## Exercise aim
Print the lines that run from the line with "মোবাইল ভ্যাস" to the line with "নীতি ও শর্ত", keeping both end lines, exactly as they appear in the entries below, and nothing else.

== Data for this task

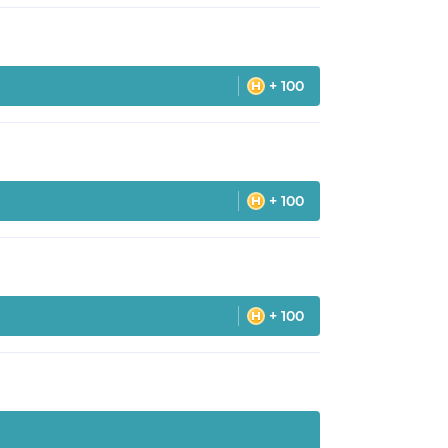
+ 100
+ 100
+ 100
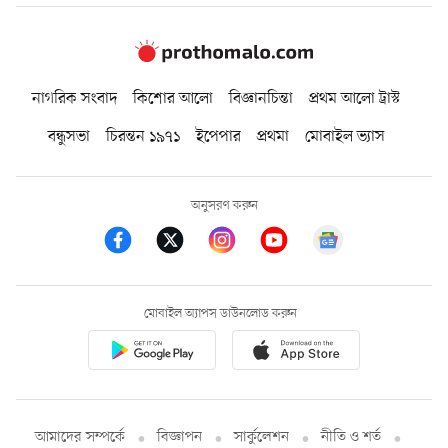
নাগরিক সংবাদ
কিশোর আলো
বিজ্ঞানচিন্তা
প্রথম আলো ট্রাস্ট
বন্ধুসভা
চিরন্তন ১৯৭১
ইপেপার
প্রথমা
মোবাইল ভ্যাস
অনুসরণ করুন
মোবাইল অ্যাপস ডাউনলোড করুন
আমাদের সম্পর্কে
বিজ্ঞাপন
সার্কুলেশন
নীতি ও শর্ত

====
== Data for this task

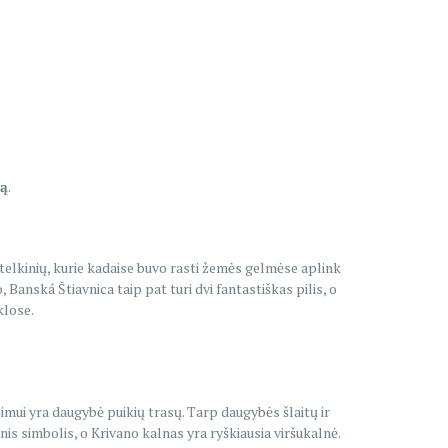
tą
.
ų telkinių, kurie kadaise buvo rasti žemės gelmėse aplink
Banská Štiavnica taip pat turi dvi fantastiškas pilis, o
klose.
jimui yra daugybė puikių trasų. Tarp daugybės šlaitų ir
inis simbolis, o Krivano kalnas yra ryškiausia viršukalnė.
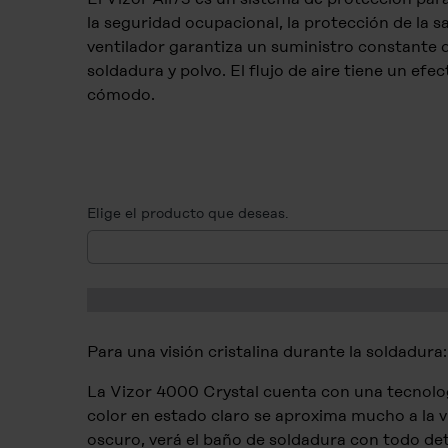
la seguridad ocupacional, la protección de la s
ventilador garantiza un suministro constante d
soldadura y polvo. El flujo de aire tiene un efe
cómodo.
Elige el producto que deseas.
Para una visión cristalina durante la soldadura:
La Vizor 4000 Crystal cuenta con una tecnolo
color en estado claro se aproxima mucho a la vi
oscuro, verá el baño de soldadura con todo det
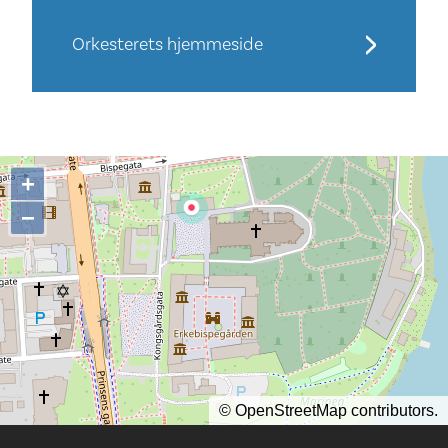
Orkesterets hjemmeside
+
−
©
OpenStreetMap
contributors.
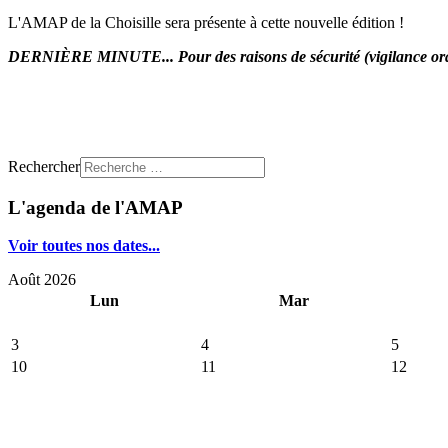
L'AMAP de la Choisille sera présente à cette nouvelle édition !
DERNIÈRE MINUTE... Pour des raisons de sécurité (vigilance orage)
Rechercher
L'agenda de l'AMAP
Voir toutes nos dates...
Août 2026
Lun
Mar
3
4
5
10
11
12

====

## Response below
মোবাইল ভ্যাস
অনুসরণ করুন
মোবাইল অ্যাপস ডাউনলোড করুন
আমাদের সম্পর্কে
বিজ্ঞাপন
সার্কুলেশন
নীতি ও শর্ত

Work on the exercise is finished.